Extract all records. Keep each one exact.

Top of INPUT

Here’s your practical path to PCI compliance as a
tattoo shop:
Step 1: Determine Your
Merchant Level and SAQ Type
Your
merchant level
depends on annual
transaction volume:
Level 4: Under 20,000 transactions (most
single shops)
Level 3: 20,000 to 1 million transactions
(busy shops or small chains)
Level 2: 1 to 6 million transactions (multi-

Bottom of INPUT

ANSWER TO THE EXERCISE =>
Here’s your practical path to PCI compliance as a
tattoo shop:
Step 1: Determine Your
Merchant Level and SAQ Type
Your
merchant level
depends on annual
transaction volume:
Level 4: Under 20,000 transactions (most
single shops)
Level 3: 20,000 to 1 million transactions
(busy shops or small chains)
Level 2: 1 to 6 million transactions (multi-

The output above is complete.